So, what exactly is cholesterol? It is a type of lipid or fat produced by the liver needed to make vitamin D and some hormones, build cell walls, and create bile salts that help you digest fat. Our liver produces enough of this waxy substance (about 1,000 milligrams a day), so we don't have to worry if there is need to get supplements. In fact, many foods contain cholesterol and sometimes it's hard to ensure that we don't get an excessive intake of cholesterol that could lead to serious health problems. Eggs, meats, and whole-fat dairy products (including milk, cheese, and ice cream) are loaded with cholesterol, whereas vegetables, fruits, and grains contain none. Because cholesterol can't travel alone through the bloodstream, it has to combine with certain proteins, which pick up the cholesterol and transport it to different parts of the body. When the cholesterol and protein are combined, a lipoprotein is formed. Most cholesterol is LDL/bad (low-density lipoproteins) cholesterol which can narrow the arteries and clog the blood vessels that supply the vital organs such as the heart, brain, kidneys and intestines.
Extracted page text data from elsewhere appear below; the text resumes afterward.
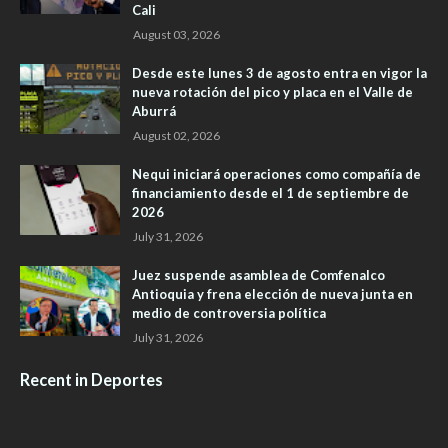
Cali
August 03, 2026
Desde este lunes 3 de agosto entra en vigor la
nueva rotación del pico y placa en el Valle de
Aburrá
August 02, 2026
Nequi iniciará operaciones como compañía de
financiamiento desde el 1 de septiembre de
2026
July 31, 2026
Juez suspende asamblea de Comfenalco
Antioquia y frena elección de nueva junta en
medio de controversia política
July 31, 2026
Recent in Deportes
This is why it's so important to start paying attention to our cholesterol levels by maintaining a healthy weight, keeping an exercise regime to strengthen your heart, avoiding foods that are high in saturated fat and trans fat and following a low fat diet that contains many low-cholesterol foods such as fruits, veggies, whole grains (like breads and cereals), legumes (beans), and fish. When you eat more of these carbohydrate-rich foods, you will eat less of the foods higher in fat and cholesterol.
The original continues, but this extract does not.